組織・研究分野
がん幹細胞プログラム
Cancer and Stem Cell Research Program
腫瘍分子生物学研究分野
Division of Oncology and Molecular Biology
スタッフ
教授
髙橋 智聡
Takahashi Chiaki
助教
SHAMMA AWAD
助教
林 直之
Hayashi Naoyuki
特任助教
北嶋 俊輔
Kitajima
Shunsuke
目的、研究課題、最近の主な成果
ヒトがんにおける臨床的エビデンスが豊富ながん遺伝子・がん抑制遺伝子を変異させたマウス・細胞を中心に,シンプルで分子生物学的・遺伝学的な解析がしやすい in vivo・in vitro がんモデル系を組み立て,発がん・転移・薬剤耐性・がん幹細胞を克服する突破口になる新規パスウェイを探索する。具体的な取り組みは以下。
- 数多くの増殖シグナルのアダプター分子となるRB蛋白質(pRB)の不活性化は,多くのヒトがんの悪性進展過程において観察される。pRBは,従来知られた細胞周期や細胞分化の制御だけでなく,細胞老化,DNA損傷応答,DNAメチル化,蛋白質イソプレニル化,脂質代謝,ミトコンドリア機能あるいはサイトカイン分泌を制御することによっても腫瘍原性や悪性度を規定することを見出してきた。

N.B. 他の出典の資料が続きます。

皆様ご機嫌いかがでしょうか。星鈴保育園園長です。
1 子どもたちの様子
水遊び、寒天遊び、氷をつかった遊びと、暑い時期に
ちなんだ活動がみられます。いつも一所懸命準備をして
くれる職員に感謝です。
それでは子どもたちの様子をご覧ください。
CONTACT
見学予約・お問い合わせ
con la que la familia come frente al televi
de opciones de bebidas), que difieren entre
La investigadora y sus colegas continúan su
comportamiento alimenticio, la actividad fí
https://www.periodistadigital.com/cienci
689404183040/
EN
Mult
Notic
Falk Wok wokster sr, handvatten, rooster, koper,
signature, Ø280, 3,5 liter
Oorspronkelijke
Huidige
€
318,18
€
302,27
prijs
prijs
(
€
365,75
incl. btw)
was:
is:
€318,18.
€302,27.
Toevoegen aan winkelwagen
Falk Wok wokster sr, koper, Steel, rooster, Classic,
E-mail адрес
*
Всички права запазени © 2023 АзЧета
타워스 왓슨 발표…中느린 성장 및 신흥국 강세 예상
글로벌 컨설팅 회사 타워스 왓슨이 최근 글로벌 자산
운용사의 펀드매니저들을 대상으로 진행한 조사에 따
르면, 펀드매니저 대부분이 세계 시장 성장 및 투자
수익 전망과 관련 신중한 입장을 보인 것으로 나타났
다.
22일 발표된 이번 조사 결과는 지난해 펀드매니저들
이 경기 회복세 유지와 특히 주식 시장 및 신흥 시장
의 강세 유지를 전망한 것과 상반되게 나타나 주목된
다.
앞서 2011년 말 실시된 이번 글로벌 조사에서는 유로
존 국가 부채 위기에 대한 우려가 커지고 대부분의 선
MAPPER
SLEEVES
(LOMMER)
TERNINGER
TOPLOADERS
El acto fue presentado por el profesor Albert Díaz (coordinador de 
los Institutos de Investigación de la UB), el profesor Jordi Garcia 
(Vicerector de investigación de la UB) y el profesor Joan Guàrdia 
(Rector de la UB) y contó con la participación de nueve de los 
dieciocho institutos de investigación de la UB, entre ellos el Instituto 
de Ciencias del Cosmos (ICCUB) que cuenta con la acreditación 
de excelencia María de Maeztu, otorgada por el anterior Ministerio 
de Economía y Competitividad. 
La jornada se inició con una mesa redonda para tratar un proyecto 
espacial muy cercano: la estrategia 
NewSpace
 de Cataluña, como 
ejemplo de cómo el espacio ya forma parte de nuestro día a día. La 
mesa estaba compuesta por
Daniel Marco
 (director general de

- 数がん細胞は正常細胞と較べると代謝様式が劇的に異なる。それは,好気的解糖と脂質合成の亢進であり,p53とpRBが協調してこれを制御すると考えている。その他,RasやMyc等のがん遺伝子も代謝制御に関わる。様々ながん化シグナルによって誘導されるメタボリック・リプログラミングが,がん細胞の悪性の挙動に与える影響とその機構を探索する。

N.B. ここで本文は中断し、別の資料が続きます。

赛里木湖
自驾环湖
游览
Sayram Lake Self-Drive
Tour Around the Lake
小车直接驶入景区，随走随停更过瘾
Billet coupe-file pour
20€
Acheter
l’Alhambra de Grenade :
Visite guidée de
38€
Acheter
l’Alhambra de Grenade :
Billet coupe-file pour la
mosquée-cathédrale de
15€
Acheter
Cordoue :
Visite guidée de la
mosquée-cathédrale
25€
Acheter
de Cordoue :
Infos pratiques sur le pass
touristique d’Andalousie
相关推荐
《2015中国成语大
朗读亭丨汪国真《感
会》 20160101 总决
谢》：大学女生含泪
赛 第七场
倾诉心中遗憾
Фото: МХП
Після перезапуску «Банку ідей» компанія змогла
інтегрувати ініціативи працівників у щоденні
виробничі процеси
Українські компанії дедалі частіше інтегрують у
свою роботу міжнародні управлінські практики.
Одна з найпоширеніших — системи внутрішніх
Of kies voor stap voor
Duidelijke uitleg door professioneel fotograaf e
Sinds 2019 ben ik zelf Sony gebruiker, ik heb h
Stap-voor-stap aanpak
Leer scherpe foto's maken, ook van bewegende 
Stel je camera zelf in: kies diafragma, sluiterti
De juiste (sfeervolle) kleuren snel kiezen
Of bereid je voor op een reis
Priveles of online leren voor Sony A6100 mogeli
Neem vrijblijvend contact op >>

- 悪性進展機構の深い理解に基づき,がん幹細胞が示すと想定される様々な挙動の一部を安定的に表現する in vitro がん幹細胞モデル系を組み立て,がんの幹細胞様表現型に関連する遺伝子の探索および新しいがん標的薬の開発に応用する。
図1
RB蛋白質に集まる様々なシグナルとRB蛋白質から発せられる様々なシグナル。RB蛋白質の多様な働きを説明する。E2Fファミリーが最も有名な標的であるが,その他にも,多様な標的蛋白質(100種類以上)があることが知られる。
図2
がん抑制遺伝子の複合的変異によって誘導される幹細胞様のがん細胞集団の蛍光多重染色像。